Final charge (on right surface) = $-(Q_r+1 + Q_r+2 + .... + Q_n-1 + Q_n)$

Total final charge = - $(Q_1 + Q_2 +.... +Q_n )$ (*$Q_r$ missing)

Change in charge = $-(Q_1 + Q_2 + .... + Q_n)$

So, charge flown = $(Q_1 + Q_2 + .... + Q_n)$

Numerically, the answers work out. But I don't get:

1. Why do the outermost charges become zero when any conductor, not even necessarily the first, is grounded?

2. I'd appreciate an intuitive explanation why the charge flown from the ground is independent of which conductor is grounded.

I thought of one approach:

approach: as noted, the approximation used is that all the plates are at the same potential. If any one plate is grounded then all plates are at zero potential and the sum of their charges is zero.

Is my approach is correct, are there any other approach?

What will happen when more than one plate is grounded?

## 1 Answer

Charges tend to distribute in such a way that total energy of electric field is minimum. Density of energy of electric field is proportional to $E^2$.
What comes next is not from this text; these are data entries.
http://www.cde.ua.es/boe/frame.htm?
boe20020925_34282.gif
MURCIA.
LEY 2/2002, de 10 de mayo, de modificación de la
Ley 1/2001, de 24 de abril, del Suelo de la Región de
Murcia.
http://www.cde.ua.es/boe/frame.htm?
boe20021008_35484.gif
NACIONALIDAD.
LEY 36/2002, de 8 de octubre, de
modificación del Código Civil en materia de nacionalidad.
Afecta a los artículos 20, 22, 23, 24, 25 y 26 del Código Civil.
Take a look at the system of your plates from a big distance. It looks like one thin plate. It produces an electric field proportional to it's total charge. Well, it has some internal structure, the electric field inside is different, but the volume of all the internals is arbitrarily small. The total energy of electric field is determined by the electric field outside of the system of plates! The minimum of this energy is achieved when the total charge of the system of plates is zero. This state is reachable: any charge can come to/from the grounded plate. And we know it is minimum because it is zero!

So, the result is: whenever you ground one of the plates (any of them!), the total charge of all the plates becomes zero.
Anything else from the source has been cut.